Afortunadamente logré descubrir que a pesar de no tener acceso a G+ puedo compartir las publicaciones a través de la ventana de notificaciones que aún me aparece al ingresar a los servicios generales de Google, desgraciadamente al publicar de tal forma no me permite la interacción deseada con los amigos que me hacen el favor de leerme.

Desde que comencé a publicar las entradas de este blog en diferentes comunidades que me han hecho el inmenso honor de recibirme como un amigo, pensé que la única forma que tenía de retribuir a ese generoso regalo, era el ser reciproco, por lo que siempre trataba de comentar y puntuar con más uno todas las publicaciones de amigos,  compartiendo las que más me llamaban la atención, visitando también por ello los blogs que me parecían con contenido interesante, como refería, lamentablemente la forma en la que puedo ahora publicar no me permite realizar esa interacción y debo disculparme por ello.



Así que si algún amigo nota que he dejado de dar tantos +1 o comentado sus publicaciones les doy una sincera disculpa, la única razón es la que les he explicado y en verdad lo lamento.
Dado que la publicación de mi novela es ya inminente, hoy quiero comentar algunos aspectos sobre ella.

Para decir adiós, es una obra que pretendo editar en tres partes: Las dos Princesas, La canción del Fénix y El Tercer Reino ó La gran guerra por venir –aún no decido el nombre final del último libro-, y que estará acompañada de la publicación de dos libros de historias cortas sobre el Reino Etéreo que deberán servir como enlace entre un libro y otro.

En los cinco libros se trataran temas de fantasía por lo que podría suponerse que ese es el género de ellas, sin embargo no me gusta el clasificar las cosas, para mi más allá de temas mágicos, las aventuras de Löria y Montserrat tratan sobre sentimientos.

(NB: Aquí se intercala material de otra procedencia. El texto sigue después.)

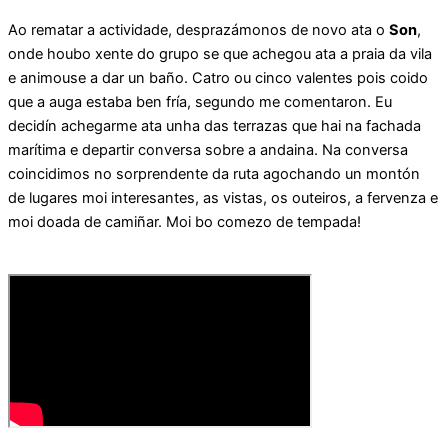
Ao rematar a actividade, desprazámonos de novo ata o
Son
,
onde houbo xente do grupo se que achegou ata a praia da vila
e animouse a dar un baño. Catro ou cinco valentes pois coido
que a auga estaba ben fría, segundo me comentaron. Eu
decidín achegarme ata unha das terrazas que hai na fachada
marítima e departir conversa sobre a andaina. Na conversa
coincidimos no sorprendente da ruta agochando un montón
de lugares moi interesantes, as vistas, os outeiros, a fervenza e
moi doada de camiñar. Moi bo comezo de tempada!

Ambos personajes, los principales en toda la historia, están basados en personas reales, por supuesto que no conozco a ningún hada ni a una pequeñita dispuesta a ir hasta el mismo infierno, pero conozco a personas cuyas vivencias están retratadas de alguna forma en la historia a la cual únicamente he revestido de fantasía.

Lo que he intentado plasmar en Para decir adiós es el enorme poder del perdón, cómo una persona que se ha impuesto pesadas cargas puede aspirar a alcanzar la gracia y sobre todo lo difícil que es llevar el odio a cuestas en nuestra vida, no sé si lo he logrado o no, solo quienes me hagan el favor de leerlo lo podrán decidir, pero es lo que he intentado con todo el corazón.

Cada uno de nosotros vamos construyendo nuestras vidas a base de sucesos y de los sentimientos que estos nos dejan, forjando una armadura para evitar ser nuevamente dañados, afortunadamente a algunos, la vida nos ha regalado vivencias maravillosas pero desgraciadamente a otros más los ha llenado de difíciles obstáculos que incluso muchas veces no han podido superar, permaneciendo atrapados en los sentimientos negativos que estos les han generado.

Lo que para mi resulta del todo sorprendente e inexplicable es como a algunos a quien la vida los ha premiado, a pesar de ello viven insatisfechos y llenos de odio, por el contrario personas que han vivido sucesos traumáticos se levantan dicen adiós a ellos y dan amor y comprensión a otros, creo firmemente que en la respuesta a ello está la clave para alcanzar la gracia en nuestras vidas.


Saludos afectuosos.    


lunes, 27 de febrero de 2017

Entre sombras y crepúsculos 2a Parte



Muy buenos días, gracias infinitas por estar, ¡He recibido excelentes noticias! Endira Editorial me ha confirmado que Para decir adiós: Las dos Princesas estará a la venta en librerías a finales de marzo y que es muy probable que yo la tenga en mis manos en el transcurso de esta semana, un largo pero placentero camino está por llegar a su primer destino, agradezco de todo corazón a cada uno de los que me ha ido acompañando a través de él, ahora espero que la historia de Montserrat y Löria pueda llegar hasta sitios a los que yo no.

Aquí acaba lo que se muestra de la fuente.